Even more valuable from a law enforcement standpoint was that Lepard’s team was able to make the technology work from inside of a patrol car. “We started working with the city’s IT Director who had already put WiFi in all the policemen’s patrol cars,” says Lepard. “So we set it up where they could access the internet, which accessed the cloud server we had, and from the cloud server we would send a signal back to a transmitter that had a 35-mile range. That transmitter would reach out and talk to each one of the lights individually, in groups, or the whole city—and it can happen in four seconds.”
This is an incredibly valuable safety tool for the police officers since they can bring the lights up to full power before they get out of their cars at night. “At the end of the day, we listened to our customer and kept adapting,” says Lepard. “We developed a utility certified meter, put it into the light, and then we gave the switch to the customer. In addition to the security measures, the city is conserving energy.”
Being able to measure energy savings was actually Lepard’s initial goal.
“We set out to look for a wireless AMI, an automatic meter infrastructure company, that had something we could adapt and put into the light,” he says. “We found Census, a company in Raleigh, North Carolina, and approached them with the idea of taking the power meters they were selling with wireless monitoring and putting them into the streetlights.”
“We spent 24 months working with their engineers, designing the software and hardware and when we were done we had a light that could actually measure power consumption and report that consumption back to a two-way communication system called a point-to-multi-point,” says Lepard. “One transmitter can speak to 35,000 lights if they’re in close enough proximity.”
“This also gave us a way to monitor the lights and once you can communicate with the light and get data from it we could get an immediate notification if the light stopped working,” adds Lepard. “Then we thought, what if we put a switch in the light and we could turn the light off when it didn’t need to be on and save additional energy and also be able to dim it down and back up?”
“Along the way, a tornado went through Chattanooga and people said they couldn’t hear the warming system. So we added a feature to the design of the lights that allows them to flash either fast or slow and have two different types of alerts.”

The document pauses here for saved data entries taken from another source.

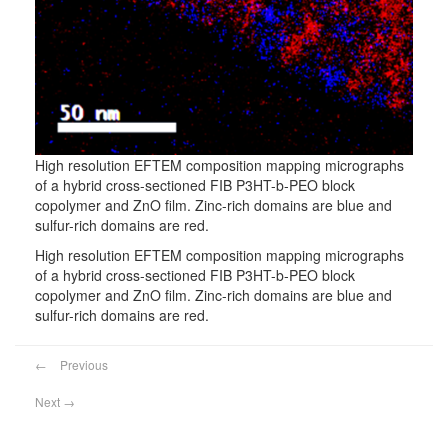
High resolution EFTEM composition mapping micrographs
of a hybrid cross-sectioned FIB P3HT-b-PEO block
copolymer and ZnO film. Zinc-rich domains are blue and
sulfur-rich domains are red.
High resolution EFTEM composition mapping micrographs
of a hybrid cross-sectioned FIB P3HT-b-PEO block
copolymer and ZnO film. Zinc-rich domains are blue and
sulfur-rich domains are red.
←
Previous
Next
→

Later, the city IT department asked about adding air quality sensors, so Lepard’s group went back and redesigned the light making it a little bit bigger and putting a “power over ethernet” inside of it. “Basically you can use the power that’s going to the light to power this POE and it can power other devices that are attached to the light,” says Lepard.”
He adds, “We can also tap into the city’s fiberoptics and bring it to the light which opens up a lot of possibilities. Now you can take the WiFi and, for example, put a high-definition video camera up there.”
In addition to the 27,000 lights that are being installed in Chattanooga, Lepard is working with the city of Tuscaloosa, Alabama, to place lights on the University of Alabama campus where the flash alert will notify students of a campus lockdown. He also has requests for transmitters from 26 cities, which is about 500,000 lights.
Sounds like the future looks bright, energy efficient—and a little bit safer.